* INFORMATION SHOWN:

========================

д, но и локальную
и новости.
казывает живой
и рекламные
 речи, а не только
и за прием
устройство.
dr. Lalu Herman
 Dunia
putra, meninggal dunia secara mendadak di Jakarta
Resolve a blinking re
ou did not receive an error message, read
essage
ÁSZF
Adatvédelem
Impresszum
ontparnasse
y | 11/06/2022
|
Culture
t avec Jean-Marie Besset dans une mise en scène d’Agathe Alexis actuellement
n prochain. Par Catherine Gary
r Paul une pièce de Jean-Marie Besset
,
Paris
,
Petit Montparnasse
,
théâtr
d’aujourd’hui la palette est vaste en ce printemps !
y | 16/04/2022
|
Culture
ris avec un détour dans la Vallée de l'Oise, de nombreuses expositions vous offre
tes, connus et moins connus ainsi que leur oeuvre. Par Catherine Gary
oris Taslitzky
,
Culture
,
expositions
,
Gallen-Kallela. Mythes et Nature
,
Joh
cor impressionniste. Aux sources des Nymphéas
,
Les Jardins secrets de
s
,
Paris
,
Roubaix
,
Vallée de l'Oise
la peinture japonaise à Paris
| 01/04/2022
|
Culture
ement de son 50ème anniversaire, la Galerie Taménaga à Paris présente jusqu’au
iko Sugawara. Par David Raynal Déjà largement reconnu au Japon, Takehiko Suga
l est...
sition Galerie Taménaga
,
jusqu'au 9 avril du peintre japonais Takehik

========================

* PROBLEM DESCRIPTION: Nothing but a number is asked for: how many lines of the records contain the word "jusqu"?

* RESULT OF THE TASK: 2